■ Your objective ■
Each entry is to be retyped exactly as it appears, and each image is to be dropped.

■ Extracted information ■
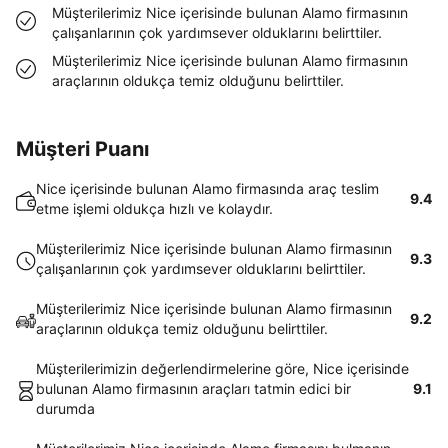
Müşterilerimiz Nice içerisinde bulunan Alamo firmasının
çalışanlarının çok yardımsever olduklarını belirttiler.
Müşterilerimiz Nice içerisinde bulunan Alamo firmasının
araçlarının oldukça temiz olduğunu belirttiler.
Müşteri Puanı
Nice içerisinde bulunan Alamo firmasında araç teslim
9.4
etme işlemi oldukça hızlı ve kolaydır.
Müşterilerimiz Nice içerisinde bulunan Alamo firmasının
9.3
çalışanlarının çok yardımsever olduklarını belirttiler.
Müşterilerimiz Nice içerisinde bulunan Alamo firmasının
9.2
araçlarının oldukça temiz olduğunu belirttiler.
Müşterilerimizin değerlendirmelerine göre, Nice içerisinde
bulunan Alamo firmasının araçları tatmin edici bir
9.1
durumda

■ Task result ■
Müşterilerimiz Nice içerisinde bulunan Alamo firmasının
çalışanlarının çok yardımsever olduklarını belirttiler.
Müşterilerimiz Nice içerisinde bulunan Alamo firmasının
araçlarının oldukça temiz olduğunu belirttiler.
Müşteri Puanı
Nice içerisinde bulunan Alamo firmasında araç teslim
9.4
etme işlemi oldukça hızlı ve kolaydır.
Müşterilerimiz Nice içerisinde bulunan Alamo firmasının
9.3
çalışanlarının çok yardımsever olduklarını belirttiler.
Müşterilerimiz Nice içerisinde bulunan Alamo firmasının
9.2
araçlarının oldukça temiz olduğunu belirttiler.
Müşterilerimizin değerlendirmelerine göre, Nice içerisinde
bulunan Alamo firmasının araçları tatmin edici bir
9.1
durumda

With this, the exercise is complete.